The reporter walked away and didn’t come back.  For a decade, so had Major League Baseball.  Sweet Lou was a man with a reputation.

Sweet Lou’s anger hurt him in other ways.  The legendary Buck O’Neil, who coached Lou on the Kansas City Monarchs during Lou’s time in the Negro Leagues, told Lou that his anger got in the way of his play.  Buck taught Sweet Lou how to focus his anger, how to use it to become a more efficient and effective baseball player.

With the death of the Negro Leagues, Sweet Lou moved on to the other league, floating from the Chicago Cubs to the Los Angeles Angels to the Milwaukee Brewers to the Los Angeles Dodgers, never really finding a home in the Major Leagues.

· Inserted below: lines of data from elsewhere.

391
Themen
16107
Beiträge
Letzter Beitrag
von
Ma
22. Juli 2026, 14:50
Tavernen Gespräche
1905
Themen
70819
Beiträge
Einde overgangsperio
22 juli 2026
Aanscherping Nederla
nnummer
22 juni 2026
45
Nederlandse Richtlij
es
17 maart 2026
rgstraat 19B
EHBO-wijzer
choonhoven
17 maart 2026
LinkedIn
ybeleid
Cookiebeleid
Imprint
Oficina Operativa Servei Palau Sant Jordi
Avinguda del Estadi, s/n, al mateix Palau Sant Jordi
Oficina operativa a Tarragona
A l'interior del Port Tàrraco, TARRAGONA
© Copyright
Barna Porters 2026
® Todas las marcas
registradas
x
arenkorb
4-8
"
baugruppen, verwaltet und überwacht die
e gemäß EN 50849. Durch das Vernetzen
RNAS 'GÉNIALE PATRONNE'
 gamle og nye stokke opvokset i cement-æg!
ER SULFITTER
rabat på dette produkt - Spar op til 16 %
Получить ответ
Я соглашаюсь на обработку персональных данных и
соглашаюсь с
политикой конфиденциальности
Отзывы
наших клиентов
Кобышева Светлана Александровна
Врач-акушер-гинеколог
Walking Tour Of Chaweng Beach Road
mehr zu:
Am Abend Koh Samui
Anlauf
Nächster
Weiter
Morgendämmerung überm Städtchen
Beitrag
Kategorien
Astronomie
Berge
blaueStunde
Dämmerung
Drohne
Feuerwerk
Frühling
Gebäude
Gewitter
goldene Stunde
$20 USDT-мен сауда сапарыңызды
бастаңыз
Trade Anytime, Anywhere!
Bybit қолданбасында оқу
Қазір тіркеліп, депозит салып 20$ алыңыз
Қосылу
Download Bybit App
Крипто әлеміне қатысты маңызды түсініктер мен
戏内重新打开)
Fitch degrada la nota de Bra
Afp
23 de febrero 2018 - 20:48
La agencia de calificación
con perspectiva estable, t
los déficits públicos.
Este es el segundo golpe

Then, in one of the most violent explosions of anger ever displayed on a baseball diamond, Sweet Lou saw his catcher bloodied, his pitcher, Sandy Koufax, threatened, baseball bats in the hands of his enemies and he went crazy.  In the next fourteen minutes, Sweet Lou would find the home that had always eluded him.

Running like a mad man, Lou Johnson raced in from left field, looking to punch, kick, in some way beat down anything he found in the orange and black of the hated Giants.  He dove into the fray.  But, just as he started to flail away, he found his feet coming off the ground and his blows and kicks flying harmlessly in the afternoon sun.  The Giants great first baseman, Willie McCovey, had picked up Lou from behind and was holding him in the air.

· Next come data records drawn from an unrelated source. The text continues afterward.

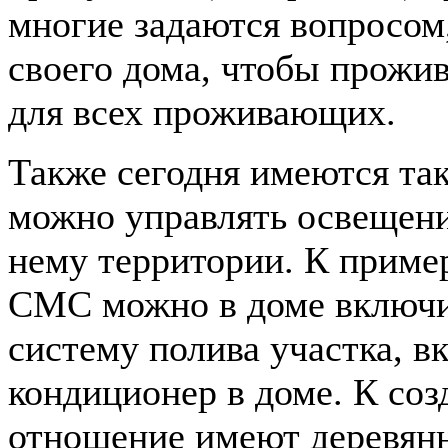
многие задаются вопросом
своего дома, чтобы прожи
для всех проживающих.
Также сегодня имеются та
можно управлять освещени
нему территории. К приме
СМС можно в доме включит
систему полива участка, в
кондиционер в доме. К со
отношение имеют деревян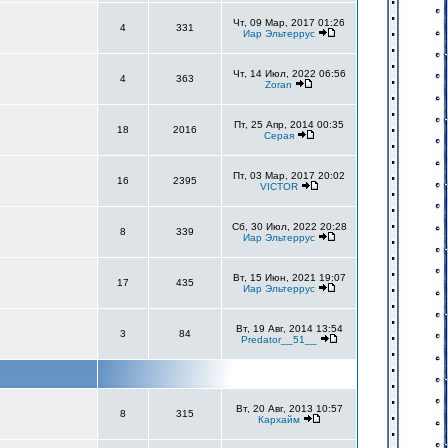
Чт, 09 Мар, 2017 01:26
4
331
Иар Эльтеррус
Чт, 14 Июл, 2022 06:56
4
363
Zoran
Пт, 25 Апр, 2014 00:35
18
2016
Серая
Пт, 03 Мар, 2017 20:02
16
2395
VICTOR
Сб, 30 Июл, 2022 20:28
8
339
Иар Эльтеррус
Вт, 15 Июн, 2021 19:07
17
435
Иар Эльтеррус
Вт, 19 Авг, 2014 13:54
3
84
Predator__51__
Вт, 20 Авг, 2013 10:57
8
315
Кархайм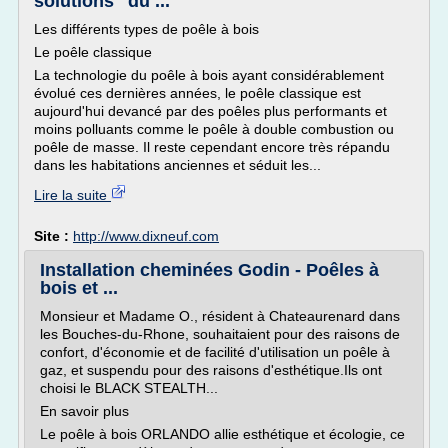
solutions" du ...
Les différents types de poêle à bois
Le poêle classique
La technologie du poêle à bois ayant considérablement
évolué ces dernières années, le poêle classique est
aujourd'hui devancé par des poêles plus performants et
moins polluants comme le poêle à double combustion ou
poêle de masse. Il reste cependant encore très répandu
dans les habitations anciennes et séduit les...
Lire la suite
Site :
http://www.dixneuf.com
Installation cheminées Godin - Poêles à
bois et ...
Monsieur et Madame O., résident à Chateaurenard dans
les Bouches-du-Rhone, souhaitaient pour des raisons de
confort, d'économie et de facilité d'utilisation un poêle à
gaz, et suspendu pour des raisons d'esthétique.Ils ont
choisi le BLACK STEALTH...
En savoir plus
Le poêle à bois ORLANDO allie esthétique et écologie, ce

Sweet Lou would not be able to pour out his years of anger and frustration on the bodies of San Francisco Giants that day.  But, he would get some measure of revenge on the entire baseball world that October when he would hit the game-winning home run of the seventh and final game of the 1965 World Series.

Sweet Lou Johnson sat at the top of the baseball world that fall.  He was a World Series hero.  On the largest stage in his sport, he had shone as few players before or since would ever shine.

One month after the World Series, Sweet Lou would return to his parent’s home in Lexington for a parade that was to be thrown in his honor.  As Sweet Lou sat in a car staring out at all the faces, black and white, that cheered him through the streets of his hometown, one thought crept into the back of his mind. 

“When I was a kid, I would never have been allowed to sit on the curb of this street.  You’d have beaten the hell out of me just for trying.”

The next spring, Sweet Lou Johnson would return home to the Los Angeles Dodgers.  Dodgers Stadium remains Lou’s home, to this day.  He works with the Dodgers’ community relations program at the ripe young age of 79.

In a sport that barred African-American’s for over half its history and still cannot find the words to truly invite the African-American community into its game, in a city known more for its movie stars than sports stars, an angry young black man from Kentucky found his home.